As I’ve got a fresh new piercing and on the brink of completing my half sleeve, I recalled a comment made to me along the lines of women in their thirties having a late 1/4 life crisis scenario and rebelling against, well whatever it is they feel they need to rebel against. Desperately attempting to feel young again. I’m guilty of this judgement too just a few years ago and now I feel like a royal bitch (and not in that boss ass bitch kind of way) for thinking it.
I remember being at the hair salon many times in my early and mid-twenties, getting every kind of funky colour you could imagine put into my hair. The ladies a bit older than I was at the time stank eyeing me heavy. Mind your business boss!!!
I remember a pretty thirty something woman once. She was getting her blonde touched up but steady creeping the pink in my hair. Do it!!! She hemmed and hawed for a bit and eventually went for it. I thought to myself then,
“This poor girl. So afraid to try something new. Something she clearly wants. So worried that what? It will make her seem undesirable?”

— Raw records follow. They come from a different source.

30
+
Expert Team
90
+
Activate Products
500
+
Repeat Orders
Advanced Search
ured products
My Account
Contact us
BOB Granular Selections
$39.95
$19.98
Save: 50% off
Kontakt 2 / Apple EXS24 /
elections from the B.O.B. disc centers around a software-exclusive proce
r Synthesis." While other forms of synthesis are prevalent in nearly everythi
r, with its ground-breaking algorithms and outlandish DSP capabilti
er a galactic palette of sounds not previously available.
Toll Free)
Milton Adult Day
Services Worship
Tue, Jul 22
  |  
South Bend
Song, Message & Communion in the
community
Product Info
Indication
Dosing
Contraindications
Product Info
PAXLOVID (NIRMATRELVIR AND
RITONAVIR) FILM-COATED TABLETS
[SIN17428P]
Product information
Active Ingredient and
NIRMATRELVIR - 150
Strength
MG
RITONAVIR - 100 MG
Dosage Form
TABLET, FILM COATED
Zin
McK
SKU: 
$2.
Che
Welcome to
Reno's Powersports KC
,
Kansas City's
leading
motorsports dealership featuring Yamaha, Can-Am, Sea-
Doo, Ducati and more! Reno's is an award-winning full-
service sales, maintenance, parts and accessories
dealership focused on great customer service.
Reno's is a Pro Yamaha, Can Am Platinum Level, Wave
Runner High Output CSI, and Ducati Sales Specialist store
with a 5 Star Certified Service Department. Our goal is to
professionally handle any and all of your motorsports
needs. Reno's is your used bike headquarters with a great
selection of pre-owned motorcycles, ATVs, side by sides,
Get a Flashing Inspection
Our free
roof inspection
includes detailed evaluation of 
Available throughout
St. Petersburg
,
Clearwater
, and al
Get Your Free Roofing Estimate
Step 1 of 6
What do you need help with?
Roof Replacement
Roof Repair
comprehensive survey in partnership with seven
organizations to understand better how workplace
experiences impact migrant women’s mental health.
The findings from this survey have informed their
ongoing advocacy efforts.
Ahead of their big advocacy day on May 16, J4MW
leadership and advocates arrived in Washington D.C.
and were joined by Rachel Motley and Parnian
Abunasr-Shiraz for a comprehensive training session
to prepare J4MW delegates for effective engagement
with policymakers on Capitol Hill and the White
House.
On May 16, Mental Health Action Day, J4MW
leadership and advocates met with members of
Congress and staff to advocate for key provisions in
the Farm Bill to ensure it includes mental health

But to whom? And why should that matter if it feels good to you? Yet also thinking, how lucky to feel so liberated by a single decision. “She wants to feel young again” and now feel guilty for those thoughts.
Thirty something ladies making moves aren’t having a late 1/4 life crisis or any other fucked up label you want to put on it to make yourself feel better for your own fears and complacency. They are coming into their own. Accepting who the are. Making decisions on the grounds of that zero fucks given platform necessary to create what ever happiness means to them.
They aren’t trying to be something they’re not. They’re doing the polar opposite. Being exactly, truly, authentically who they are.
Maybe even for the first time in their life. Rejecting projections that were forced upon them. Embracing that they are their own women. Acting not without consideration to what others think but with conviction for what they think.
Unapologetically. Exactly. Who. They. Are.